━━━ DATA SHOWN

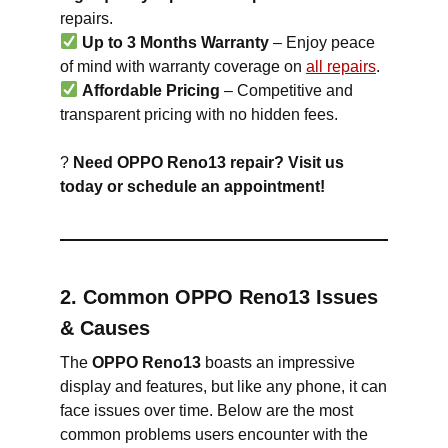
repairs.
Up to 3 Months Warranty
– Enjoy peace
of mind with warranty coverage on
all repairs
.
Affordable Pricing
– Competitive and
transparent pricing with no hidden fees.
?
Need OPPO Reno13 repair? Visit us
today or schedule an appointment!
2. Common OPPO Reno13 Issues
& Causes
The
OPPO Reno13
boasts an impressive
display and features, but like any phone, it can
face issues over time. Below are the most
common problems users encounter with the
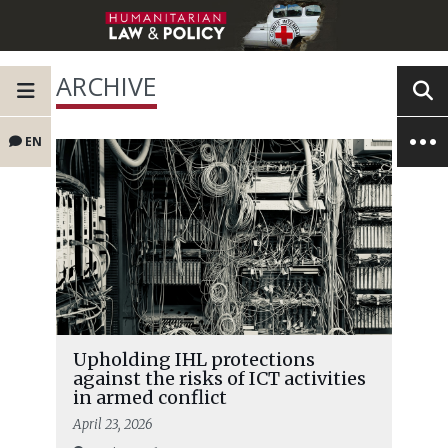
ARCHIVE
EN
Upholding IHL protections
against the risks of ICT activities
in armed conflict
April 23, 2026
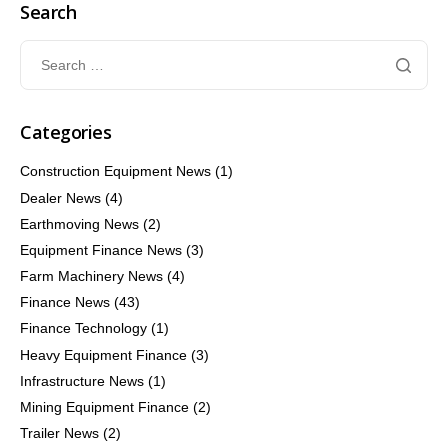
Search
Categories
Construction Equipment News
(1)
Dealer News
(4)
Earthmoving News
(2)
Equipment Finance News
(3)
Farm Machinery News
(4)
Finance News
(43)
Finance Technology
(1)
Heavy Equipment Finance
(3)
Infrastructure News
(1)
Mining Equipment Finance
(2)
Trailer News
(2)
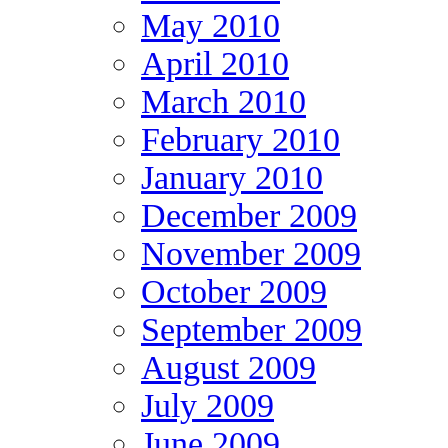
May 2010
April 2010
March 2010
February 2010
January 2010
December 2009
November 2009
October 2009
September 2009
August 2009
July 2009
June 2009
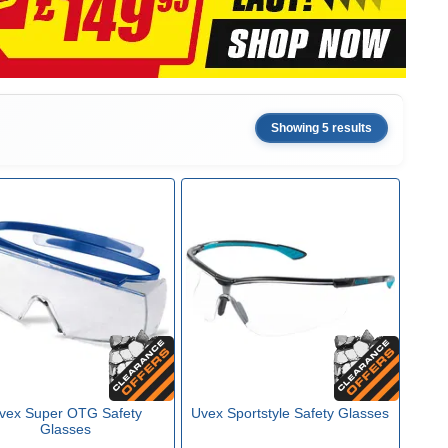
Showing 5 results
vex Super OTG Safety
Uvex Sportstyle Safety Glasses
Glasses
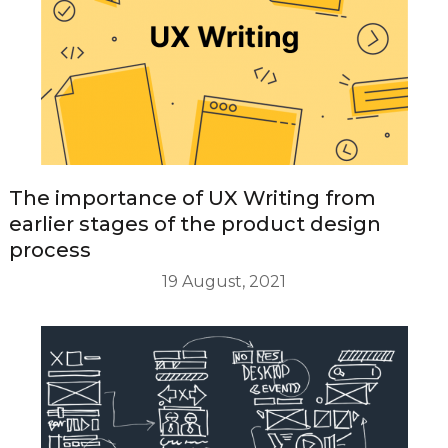
The importance of UX Writing from
earlier stages of the product design
process
19 August, 2021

━━━━━━

Please return the lines above exactly, with the pictures omitted.

repairs.
Up to 3 Months Warranty
– Enjoy peace
of mind with warranty coverage on
all repairs
.
Affordable Pricing
– Competitive and
transparent pricing with no hidden fees.
?
Need OPPO Reno13 repair? Visit us
today or schedule an appointment!
2. Common OPPO Reno13 Issues
& Causes
The
OPPO Reno13
boasts an impressive
display and features, but like any phone, it can
face issues over time. Below are the most
common problems users encounter with the
ARCHIVE
EN
Upholding IHL protections
against the risks of ICT activities
in armed conflict
April 23, 2026
Search
Categories
Construction Equipment News
(1)
Dealer News
(4)
Earthmoving News
(2)
Equipment Finance News
(3)
Farm Machinery News
(4)
Finance News
(43)
Finance Technology
(1)
Heavy Equipment Finance
(3)
Infrastructure News
(1)
Mining Equipment Finance
(2)
Trailer News
(2)
May 2010
April 2010
March 2010
February 2010
January 2010
December 2009
November 2009
October 2009
September 2009
August 2009
July 2009
June 2009
Showing 5 results
vex Super OTG Safety
Uvex Sportstyle Safety Glasses
Glasses
The importance of UX Writing from
earlier stages of the product design
process
19 August, 2021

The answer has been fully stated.